I've got some experience in inbound marketing but was looking to see see if it
would be better to get on the phone calling up leads all day rather than
writing blog posts, email marketing etc for Concept Cupboard.

------
ScottWhigham
I'm looking at your website and I'm trying to imagine what a "sales team"
would do with it. Here's a good litmus test - seek out a sales professional in
your area, pitch him or her on your idea of what you think a sales person
would/could do, and get their feedback. You shouldn't have that much trouble
finding someone - networking groups, friends, etc should be able to put you in
front of a really good salesperson. I think you'll learn a lot by (a) having
to come up with a pitch that is focused on selling the idea of bringing a
sales person on board, and then (b) I think you'd learn a lot from the
feedback the person gives you. It's a no-lose situation for you.

I would think that, because this will be a one-sided benefit (your team will
benefit from this meeting but the sales person will not), you should keep it
brief and buy them lunch/dinner/drinks. Asking someone to listen to and
respond to a 30-minute pitch is a LOT, particularly if they are getting no
direct benefit from it. Maybe keep it to 10 minutes with Q&A.

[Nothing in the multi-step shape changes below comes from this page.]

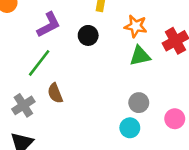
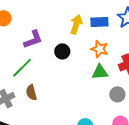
gray circle: (139, 103) -> (117, 94), moved

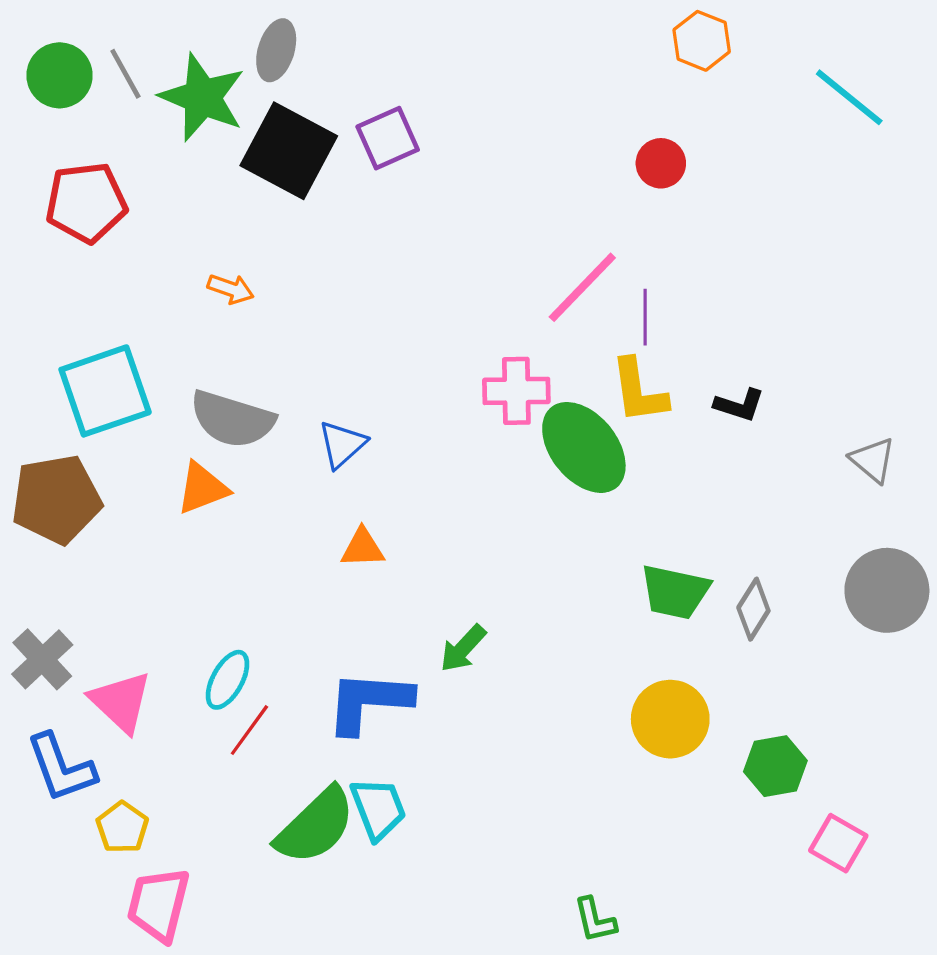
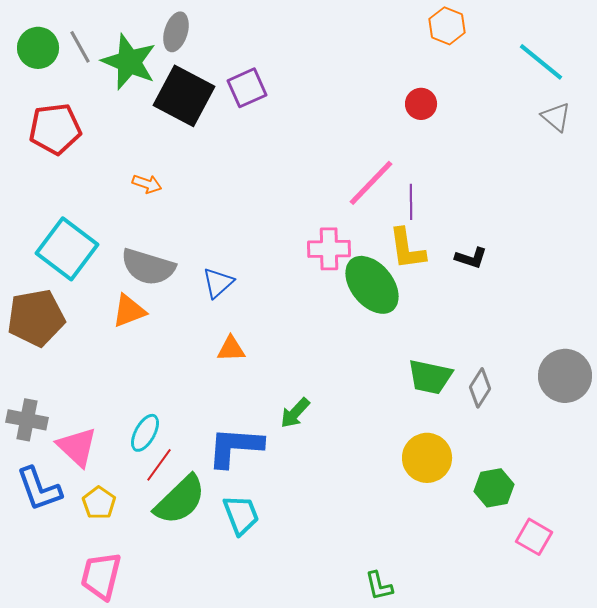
cyan square: (105, 391) -> (67, 249), turned -34
gray triangle: (873, 460) -> (556, 117), moved
gray cross: (42, 659) -> (27, 420), turned -36
green semicircle: (315, 826) -> (180, 500), moved
yellow pentagon: (122, 827) -> (99, 503), moved

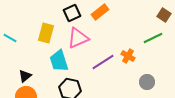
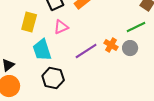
pink triangle: (78, 38) -> (61, 27), size x0.7
gray circle: (147, 82) -> (130, 48), moved

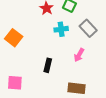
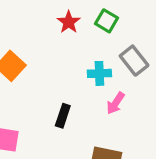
cyan cross: (61, 29) -> (99, 73), moved

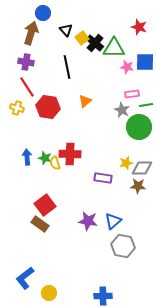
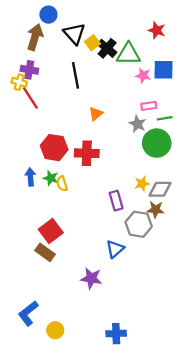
black triangle: (66, 30) -> (74, 34), size x1.5
red hexagon: (48, 107) -> (54, 148), moved
yellow cross: (17, 108) -> (19, 82), moved
red cross: (70, 154) -> (87, 153), moved
purple rectangle: (103, 178) -> (116, 201), turned 66
purple star: (88, 221) -> (91, 278), moved
blue triangle: (113, 221) -> (115, 249), moved
gray hexagon: (123, 246) -> (139, 224), moved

Things you'd want in the pitch:

* The idea

* What you've done so far

* Who is using it

* Why you need a sales team

* How the sales team changes things

* Commission plan

* How much of an opportunity there is for them (inc. any equity you are offering)

* 1yr, 2yr, and 5yr projections on both sales and the size of the sales team

------
vijaytsr
My first impression is that you are similar to 99designs. I believe you will
be better off with an inbound marketing effort with proper targeting. Sales is
resource and effort intensive. Lack of early results may be more demoralizing
than inbound marketing.